A guide to house building in South Africa

A guide to house building in South Africa

Case study 3: An extension

Cape Town, Hout Bay 2011.

We managed to build a compact, cool house on the mountain by investing all our money, and precious weekends. We created the garden one meter at a time, built a veggie patch from the left-over pallets and picked plant slips where we dared to fill our garden (you’ll be surprised how many things grow from a twig).

A few years down the line we added a pool, deck and cut the old pine tree that had died into huge furniture pieces. But with two raucous boys joining the fray, we realized we needed more space.

The TV/Play room and guest suite was the missing link. People that build also famously start feeling restless down the line and want to do it again once they learn all the tricks of the trade. Guilty as charged. I was ready to make the next house happen and we needed to make our house as marketable as possible.

I have to say, for resale value, four bedrooms is where it’s at.

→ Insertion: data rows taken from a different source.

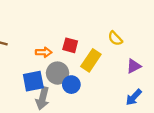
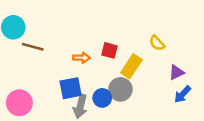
gray circle: (58, 73) -> (120, 89), moved
blue circle: (71, 85) -> (102, 98), moved
blue arrow: (134, 97) -> (183, 94), moved

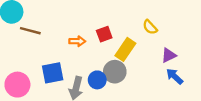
red square: (109, 50) -> (104, 34), turned -35
blue square: (71, 88) -> (53, 73), moved
blue arrow: (183, 94) -> (175, 76), turned 90

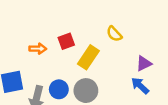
purple triangle: (169, 55) -> (144, 63), moved
gray circle: (115, 72) -> (86, 91), moved

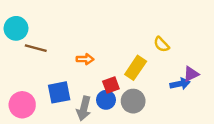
red square: (66, 41) -> (111, 85), moved
blue arrow: (140, 86) -> (180, 84), moved, turned 126

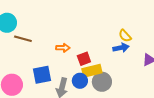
yellow rectangle: (136, 68) -> (92, 71), moved, turned 42
blue arrow: (180, 84) -> (121, 48), moved
red square: (111, 85) -> (84, 59), moved

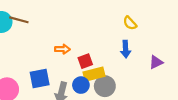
yellow semicircle: (125, 36) -> (130, 23), moved
brown line: (23, 39) -> (19, 20), moved
blue arrow: (121, 48) -> (126, 49), turned 98

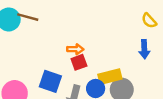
red square: (85, 61) -> (79, 62), moved
blue square: (40, 79) -> (50, 81), turned 30

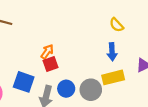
orange arrow: (75, 49) -> (47, 52), turned -56
yellow rectangle: (110, 77) -> (113, 77), moved

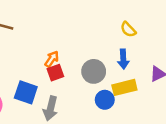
blue circle: (66, 89) -> (105, 100), moved
gray circle: (91, 90) -> (94, 71), moved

Two bedrooms is a hard sell (even if you don’t have kids), three is ok, but maximum value sits at four. Be it three beds/study, two beds/study/play room, three family bedrooms/guest suite – it’s an easy sell.

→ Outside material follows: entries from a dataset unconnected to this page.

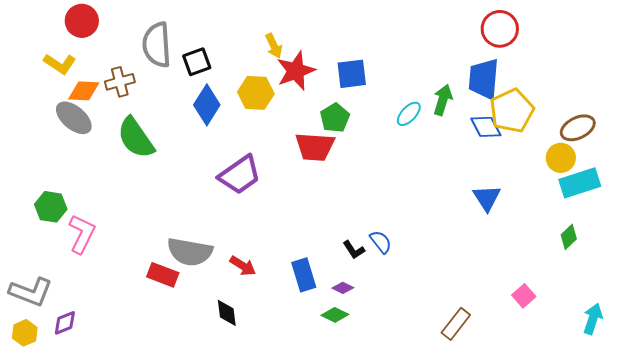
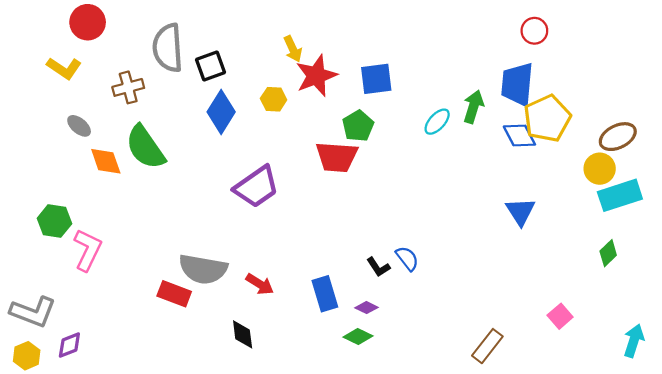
red circle: (500, 29) -> (534, 31), size x0.7
orange diamond: (84, 91) -> (106, 161), moved, turned 68
yellow hexagon: (256, 93) -> (274, 99), size x0.7
gray ellipse: (74, 118) -> (79, 126), size x0.6

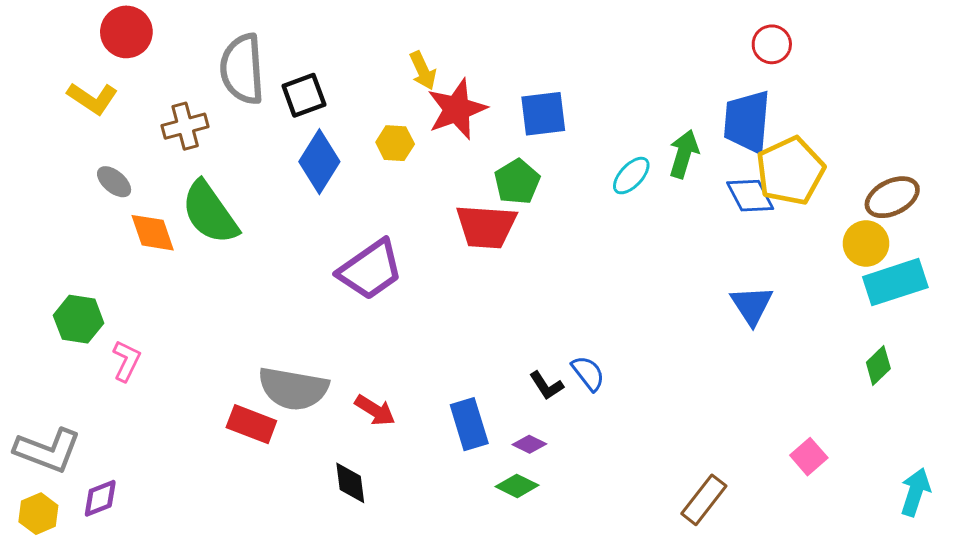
pink L-shape: (88, 250) -> (126, 361), size x0.7

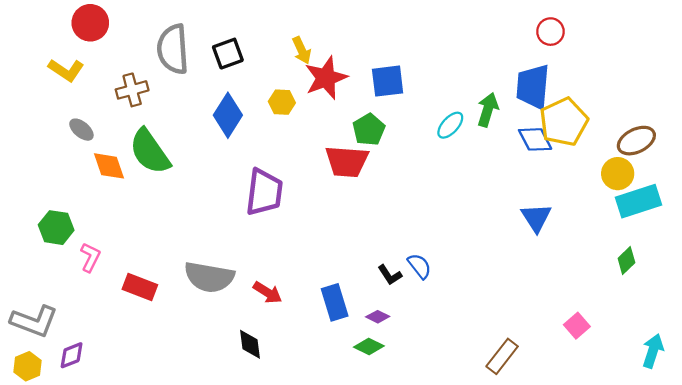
black square: (304, 95) -> (228, 54), moved
purple trapezoid: (370, 270) -> (264, 192), turned -48
red rectangle: (251, 424) -> (140, 287), moved

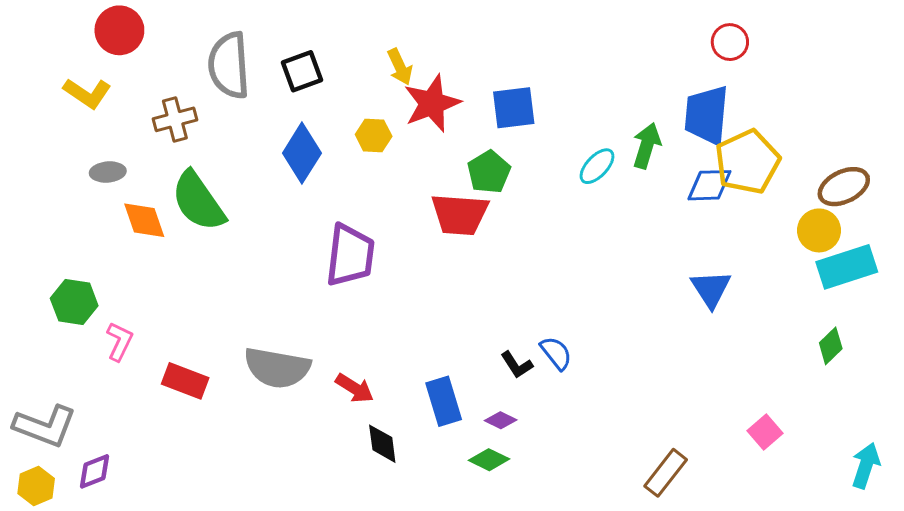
gray ellipse: (81, 130) -> (108, 172), turned -45
blue diamond: (535, 139) -> (709, 185), turned -64
black diamond: (250, 344) -> (382, 444), moved

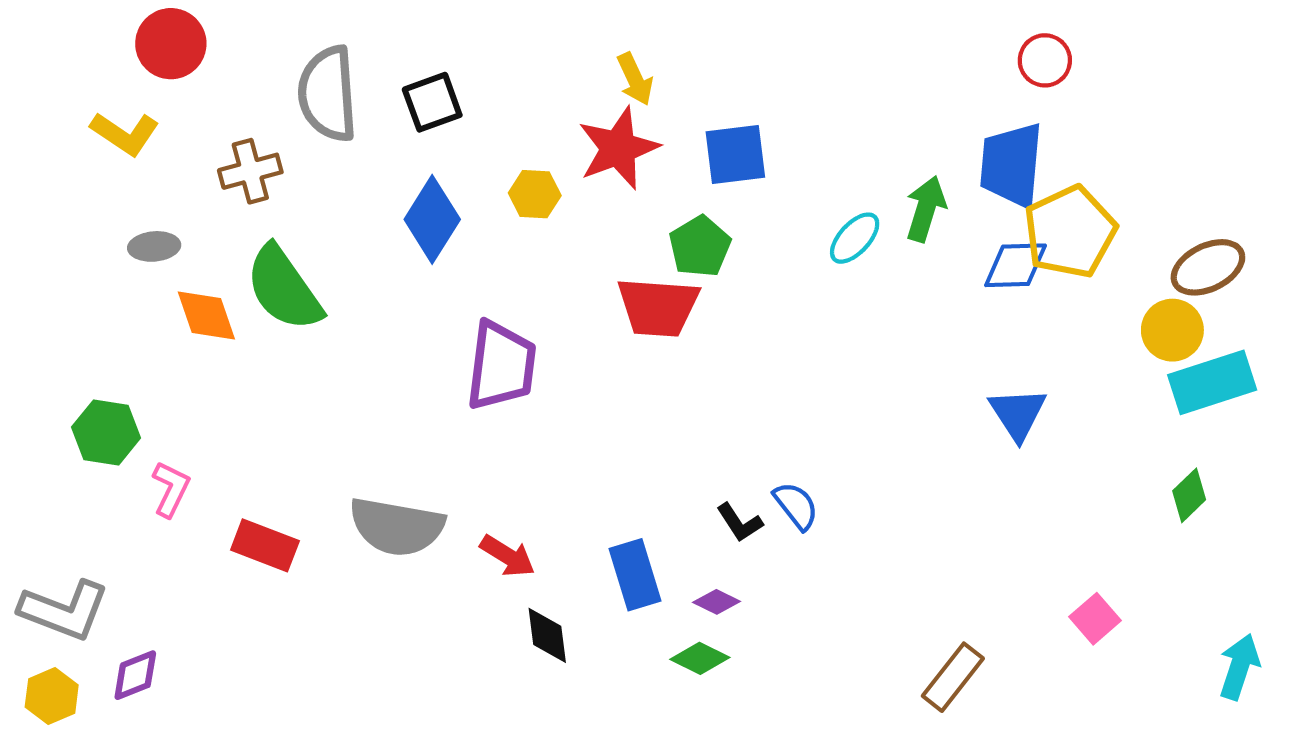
yellow arrow: (400, 67) -> (635, 79), moved

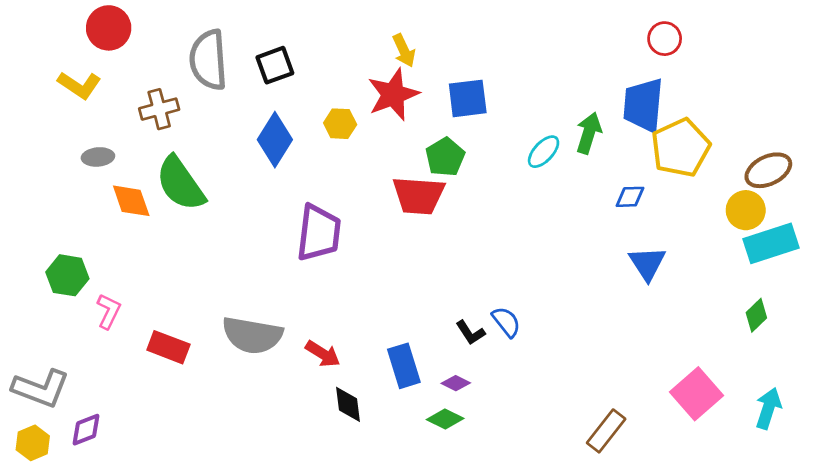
blue diamond: (1016, 265) -> (630, 197), moved, size x0.7
pink square: (1095, 619) -> (697, 394), size x1.6
cyan arrow: (1239, 667) -> (768, 408), moved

Renovating on an existing house while you live in it is hell. The best option you have is to enclose the entrance to the affected area with full shutter board and then tape it up (this is very important, because building dust gets in, no matter how small the gap).

I also got emergency tape and demarcated the no-go areas for all workers. Rest assured, if there is a beautiful flower bed you are trying to preserve, they will be sure to walk through it. Talking and asking nicely means nothing – demarcate rubbish/delivery/walking areas carefully.

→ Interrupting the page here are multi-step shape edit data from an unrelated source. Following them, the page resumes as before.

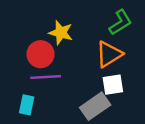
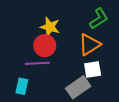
red circle: (41, 54) -> (45, 46), moved

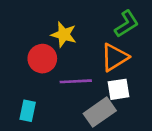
red circle: (45, 46) -> (42, 59), moved
purple line: (37, 63) -> (76, 81), moved

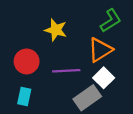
red circle: (42, 59) -> (27, 61), moved
white square: (119, 89) -> (104, 78), turned -36

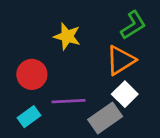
purple line: (66, 71) -> (68, 101), moved
cyan rectangle: (24, 97) -> (29, 117), turned 42

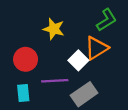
white square: (125, 94) -> (78, 60), moved
cyan rectangle: (29, 117) -> (23, 93), turned -60

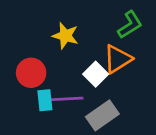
cyan rectangle: (23, 93) -> (45, 100), moved

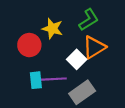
green L-shape: (130, 25) -> (89, 20), moved
red circle: (31, 73) -> (29, 45), moved

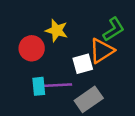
green L-shape: (89, 20) -> (114, 29), moved
white square: (77, 59) -> (83, 64), turned 30

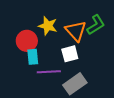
orange triangle: (102, 51) -> (76, 31), moved, turned -40
cyan rectangle: (39, 86) -> (33, 57), moved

The renovation was relatively painless as I’d found a great builder. A few months later our house felt twice the size.

Antique door combined with aluminium.

The good

I added a stone chimney to the corner where the new extension started. It provided a nice detail and made it look like a natural addition.

The extension created my first L-shaped house design. Great for intimacy, and more importantly in Cape Town, wind protection.

Also found some amazing reclaimed timber doors and shutters that added real charm.

The bad

Possibly played it too safe and used the same building materials/finishes as the main house. It could have been an ultra-mod extension – all glass and steel.

The ugly

There is no getting around the horrible mess a building renovation creates around you.

The final word

The extra living and bedroom area allowed us to sell our house quickly and we were set for a new project 100m away on one of the last remaining plots in our complex.